Childhood sweethearts key to marital bliss?
Published: Tuesday, April 19, 2005
Updated: Saturday, October 10, 2009 10:10
Can you imagine marrying your childhood friend? What about someone who went to high school with you?
People find many paths to the altar. For instance, my sister introduced me to my husband. Sometimes friends set each other up on blind dates.
I can’t tell anyone how to find a mate. However, from just observing some of my friends, I think a key ingredient to finding a mate is to marry someone you grew up with.
When you marry someone you know there’s a common background already in place. The more a couple has in common, the more likely they’ll get along with each other, want to do things together and want to stay together. People want to find their soul mates. They don’t want to marry the wrong person and start over.

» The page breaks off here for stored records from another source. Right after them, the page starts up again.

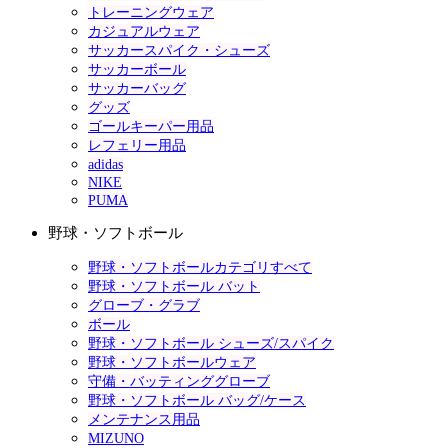
トレーニングウェア
カジュアルウェア
サッカースパイク・シューズ
サッカーボール
サッカーバッグ
グッズ
ゴールキーパー用品
レフェリー用品
adidas
NIKE
PUMA
野球・ソフトボール
野球・ソフトボールカテゴリすべて
野球・ソフトボール バット
グローブ・グラブ
ボール
野球・ソフトボール シューズ/スパイク
野球・ソフトボールウェア
守備・バッティンググローブ
野球・ソフトボール バッグ/ケース
メンテナンス用品
MIZUNO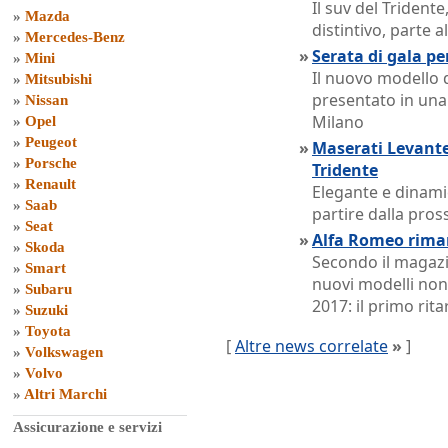
Il suv del Tridente
»
Mazda
distintivo, parte a
»
Mercedes-Benz
»
Serata di gala pe
»
Mini
Il nuovo modello 
»
Mitsubishi
presentato in una
»
Nissan
Milano
»
Opel
»
Peugeot
»
Maserati Levante:
»
Porsche
Tridente
»
Renault
Elegante e dinami
»
Saab
partire dalla pro
»
Seat
»
Alfa Romeo riman
»
Skoda
Secondo il magaz
»
Smart
nuovi modelli non
»
Subaru
2017: il primo rita
»
Suzuki
»
Toyota
[
Altre news correlate
»
]
»
Volkswagen
»
Volvo
»
Altri Marchi
Assicurazione e servizi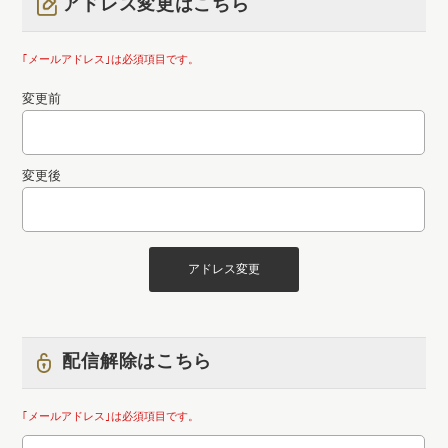
アドレス変更はこちら
｢メールアドレス｣は必須項目です。
変更前
変更後
配信解除はこちら
｢メールアドレス｣は必須項目です。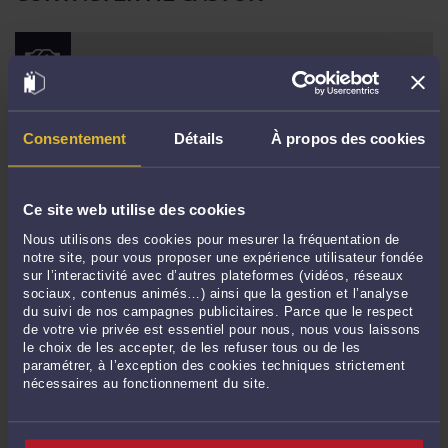
PRENDRE RDV EN CABINET
CONSULTER PAR VIDÉO
Consentement
Détails
À propos des cookies
CONSULTER PAR TÉLÉPHONE
Ce site web utilise des cookies
Nous utilisons des cookies pour mesurer la fréquentation de
notre site, pour vous proposer une expérience utilisateur fondée
POSER UNE QUESTION ÉCRITE
sur l’interactivité avec d’autres plateformes (vidéos, réseaux
sociaux, contenus animés…) ainsi que la gestion et l’analyse
du suivi de nos campagnes publicitaires. Parce que le respect
de votre vie privée est essentiel pour nous, nous vous laissons
le choix de les accepter, de les refuser tous ou de les
paramétrer, à l’exception des cookies techniques strictement
Derniers commentaires
nécessaires au fonctionnement du site.
Thierry MIGNOT expert national acoustique/bruit :
« N'est-il pas nécessaire de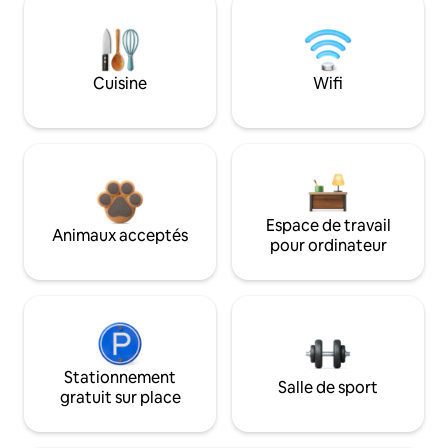
Cuisine
Wifi
Espace de travail
Animaux acceptés
pour ordinateur
Stationnement
Salle de sport
gratuit sur place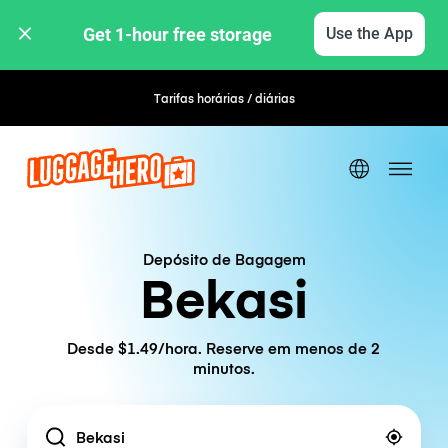
Get 1-hour free storage 
Use the App
Tarifas horárias / diárias
Depósito de Bagagem
Bekasi
Desde $1.49/hora. Reserve em menos de 2
minutos.
Location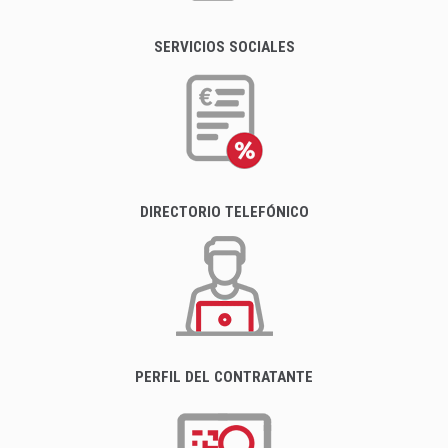
SERVICIOS SOCIALES
DIRECTORIO TELEFÓNICO
PERFIL DEL CONTRATANTE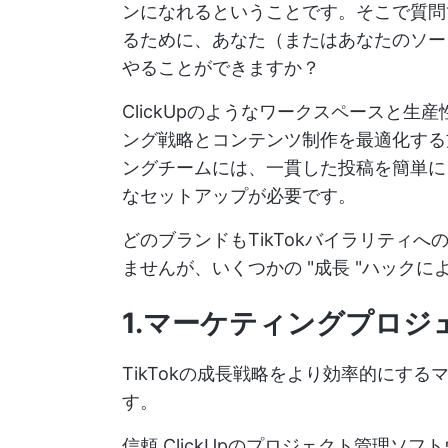
ンになれるということです。そこで質問で
るために、あなた（またはあなたのソー
やることができますか？
ClickUpのようなワークスペースと生
ング戦略とコンテンツ制作を最適化する
ングチームには、一貫した投稿を簡単に
なセットアップが必要です。
どのブランドもTikTokバイラリティ
ませんが、いくつかの "成長 "ハック
1.マーケティングプロ
TikTokの成長戦略をより効率的にす
す。
信頼
ClickUpのプロジェクト管理ソフ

In the United States, 3.8 out of 1,000 people got divorced in 2003. Forty-six states and the District of Columbia reported this rate. In 2003, 2.2 million people were married in the United States. According to the 2002 Marital Status by Sex and Age U.S. Census Bureau data, 52.5 percent of women 15 to 64 years of age were married and living with their spouse. Approximately 51.3 percent of men in this same category were also married and living with their spouse.
These figures tell us that both sexes are committed to getting married, “although women were slightly more likely than men to be married,” the bureau report stated.

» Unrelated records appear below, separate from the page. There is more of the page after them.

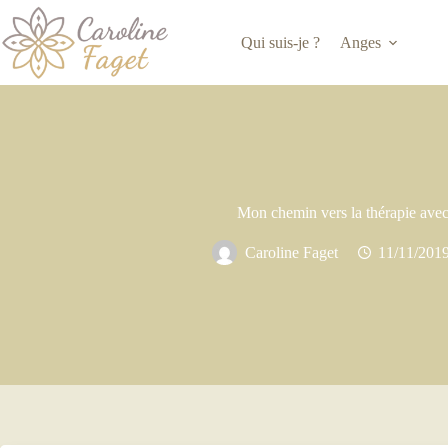
Qui suis-je ?
Anges
Mon chemin vers la thérapie avec
Caroline Faget
11/11/201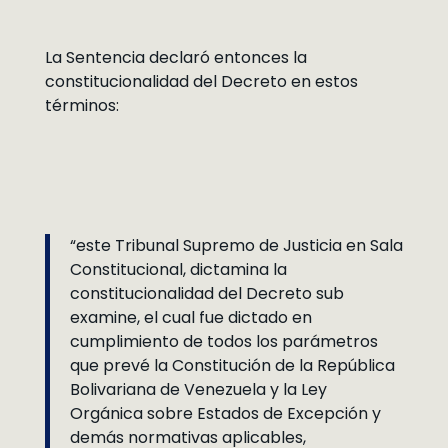
La Sentencia declaró entonces la
constitucionalidad del Decreto en estos
términos:
“este Tribunal Supremo de Justicia en Sala
Constitucional, dictamina la
constitucionalidad del Decreto sub
examine, el cual fue dictado en
cumplimiento de todos los parámetros
que prevé la Constitución de la República
Bolivariana de Venezuela y la Ley
Orgánica sobre Estados de Excepción y
demás normativas aplicables,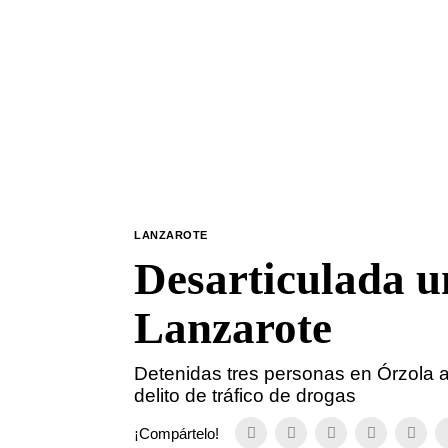
LANZAROTE
Desarticulada u
Lanzarote
Detenidas tres personas en Órzola a
delito de tráfico de drogas
¡Compártelo!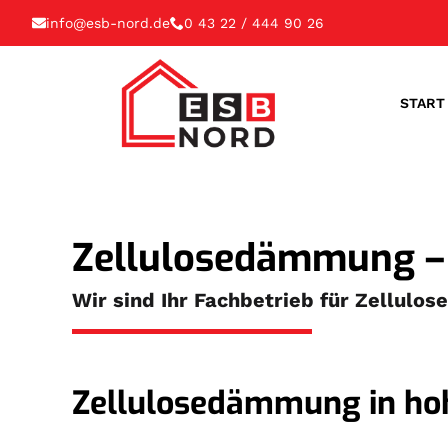
info@esb-nord.de
0 43 22 / 444 90 26
START
Zellulosedämmung – 
Wir sind Ihr Fachbetrieb für Zellul
Zellulosedämmung in hoh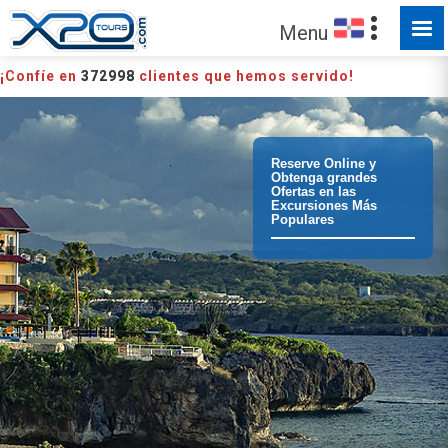
Menu
¡Confíe en
372998
clientes que hemos servido!
Reserve Online y
Obtenga grandes
Ofertas en las
Excursiones Más
Populares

If women are slightly more likely than men to be married, how are they going about it? An Atlanta Journal-Constitution article titled “Landing a mate after 35, focused and creative women get serious in quest to hook Mr. Right” stated that some women are taking up male hobbies such as bowling or car mechanics. Some read books like Men Are Like Fish: What Every Woman Needs to Know About Catching a Man or How to Find a Husband After 35. Women are also reading are How Not to Stay Single After 40, Mr. Right, Right Now and If I Am So Wonderful, Why Am I Single?
However, “others are taking a more low-key approach, spending their free time at speed dating, wine tastings and other events catering to those over 35,” stated the AJC article. “ There are at least seven such singles groups in metro Atlanta.”
Author Leon R. Kass believes “today, there are no socially prescribed forms of conduct that help guide young men and women in the direction of matrimony … there are still exceptions, to be found, say, in closed religious communities or among new immigrants from parts of the world that still practice arranged marriage.”
Kass continued, “But, for the great majority, the way to the altar is unchartered territory: It’s every couple on its own bottom, without a compass, often without a goal. Those who reach the altar seem to have stumbled upon it by accident.”
I agree with that because I used to feel that way. However, some of my friends found love in childhood sweethearts. I believe this has contributed to marital success for them.
My friends, Michelle and Dexter, have been married for 19 years. They met in high school. She wouldn’t give him the time of day. Now they’re happily married. Rosa and Norris met and fell in love in elementary school. They just celebrated their 25th wedding anniversary. Tasha and Carlos met in middle school. They’ve been married for almost a year.
Lastly, my other friend didn’t even notice her future husband in high school. Years later, he saw her walking down the street. She didn’t remember him, but he remembered her. They’ve also been married for almost a year. This is her second marriage, and she says the second time around is better.
What does all of this mean? Love can be found in unusual places, especially when you’re not looking. Stay in touch with old friends. Go to that high school reunion. And, never, never, overlook a possibility. You’re grown-ups now. A common background can make a strong marriage. Why not seek out that childhood friend?